Winter, EnableUs Community: Yeah, the payoff is huge compared to the time it takes. A few hours once a year to review RAM, B2B devices, and contacts can save you multiple crisis moments, piles of support tickets, and a lot of stress for your team. And it also shows auditors that you’re serious about access and information security.
Will, EnableUs Community: So if you’re listening and thinking, okay, where do I start, I’d say this. Pick your review month, book a two hour block in your calendar called Annual myID, RAM and portal access review, and jot down a simple checklist based on what we’ve talked through today. Then actually do it once, and refine from there.

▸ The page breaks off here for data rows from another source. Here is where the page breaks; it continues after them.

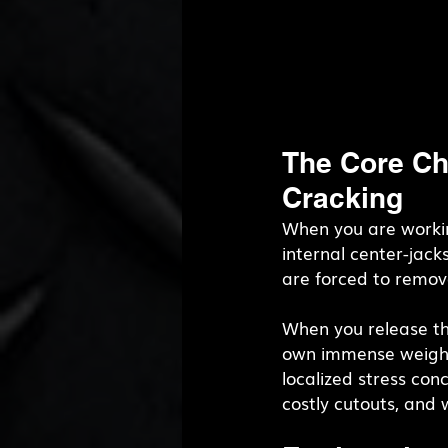
The Core Ch
Cracking
When you are workin
internal center-jack
are forced to remov
When you release tha
own immense weight
localized stress con
costly cutouts, and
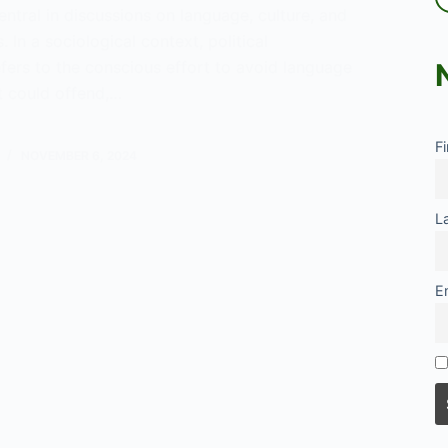
tral in discussions on language, culture, and
. In a sociological context, political
fers to the conscious effort to avoid language
t could offend,…
l
F
ness:
NOVEMBER 6, 2024
L
E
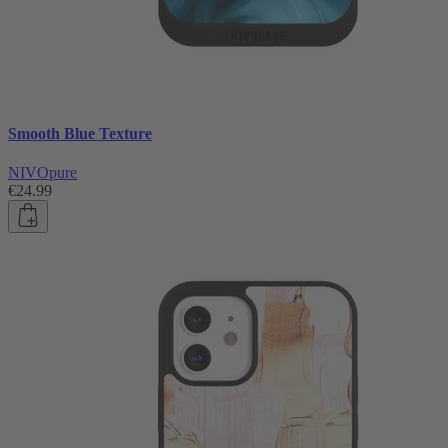
Smooth Blue Texture
NIVOpure
€24.99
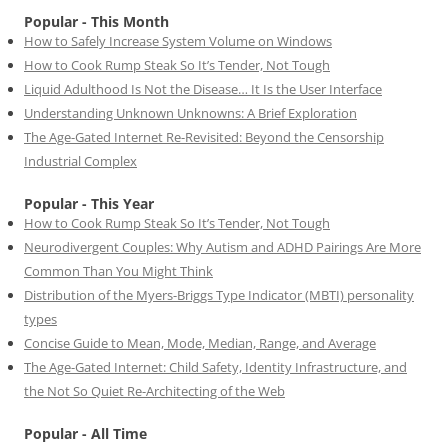
Popular - This Month
How to Safely Increase System Volume on Windows
How to Cook Rump Steak So It’s Tender, Not Tough
Liquid Adulthood Is Not the Disease… It Is the User Interface
Understanding Unknown Unknowns: A Brief Exploration
The Age-Gated Internet Re-Revisited: Beyond the Censorship
Industrial Complex
Popular - This Year
How to Cook Rump Steak So It’s Tender, Not Tough
Neurodivergent Couples: Why Autism and ADHD Pairings Are More
Common Than You Might Think
Distribution of the Myers-Briggs Type Indicator (MBTI) personality
types
Concise Guide to Mean, Mode, Median, Range, and Average
The Age-Gated Internet: Child Safety, Identity Infrastructure, and
the Not So Quiet Re-Architecting of the Web
Popular - All Time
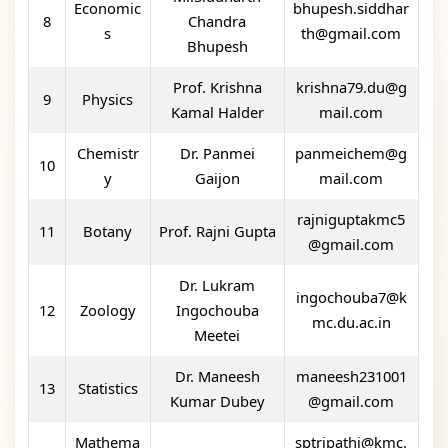
Economic
bhupesh.siddhar
8
Chandra
s
th@gmail.com
Bhupesh
Prof. Krishna
krishna79.du@g
9
Physics
Kamal Halder
mail.com
Chemistr
Dr. Panmei
panmeichem@g
10
y
Gaijon
mail.com
rajniguptakmc5
11
Botany
Prof. Rajni Gupta
@gmail.com
Dr. Lukram
ingochouba7@k
12
Zoology
Ingochouba
mc.du.ac.in
Meetei
Dr. Maneesh
maneesh231001
13
Statistics
Kumar Dubey
@gmail.com
Mathema
sptripathi@kmc.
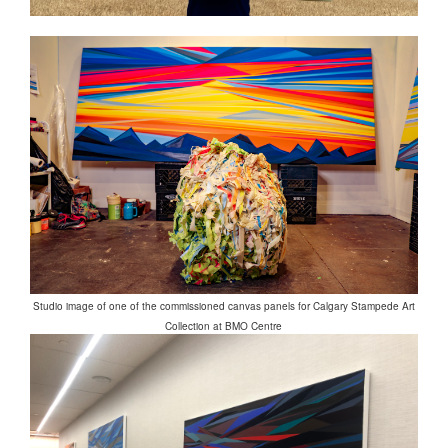
Studio image of one of the commissioned canvas panels for Calgary Stampede Art
Collection at BMO Centre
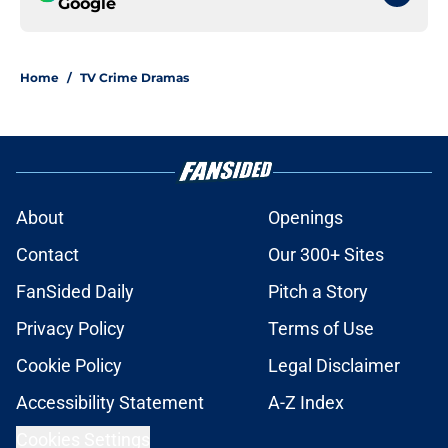
Google
Home
/
TV Crime Dramas
About
Openings
Contact
Our 300+ Sites
FanSided Daily
Pitch a Story
Privacy Policy
Terms of Use
Cookie Policy
Legal Disclaimer
Accessibility Statement
A-Z Index
Cookies Settings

Winter, EnableUs Community: And if you’re already mid crisis while you’re listening to this, that’s alright. Use this as a guide to clean things up now, and then lock in your annual rhythm so you don’t end up back in the same spot in twelve months. Future you will be very grateful.
Will, EnableUs Community: Alright, we’ll wrap it up there. Thanks for hanging out with us on Navigating PRODA while we nerd out on annual reviews and access governance. It’s not the flashiest topic, but it really does make everything else run smoother.
Winter, EnableUs Community: Thanks for listening, and hopefully this gives you a really practical way to stay ahead of those myID, RAM and NDIS portal surprises. I’m Winter.
Will, EnableUs Community: And I’m Will. We’ll catch you in the next episode.